What you will do => Copy out the full data exactly as given; pictures should not be included.

Provided data =>
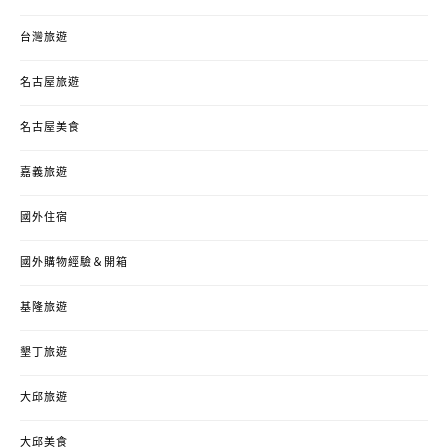
台灣旅遊
名古屋旅遊
名古屋美食
嘉義旅遊
國外住宿
國外購物經驗＆開箱
基隆旅遊
墾丁旅遊
大邱旅遊
大邱美食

Task response =>
台灣旅遊
名古屋旅遊
名古屋美食
嘉義旅遊
國外住宿
國外購物經驗＆開箱
基隆旅遊
墾丁旅遊
大邱旅遊
大邱美食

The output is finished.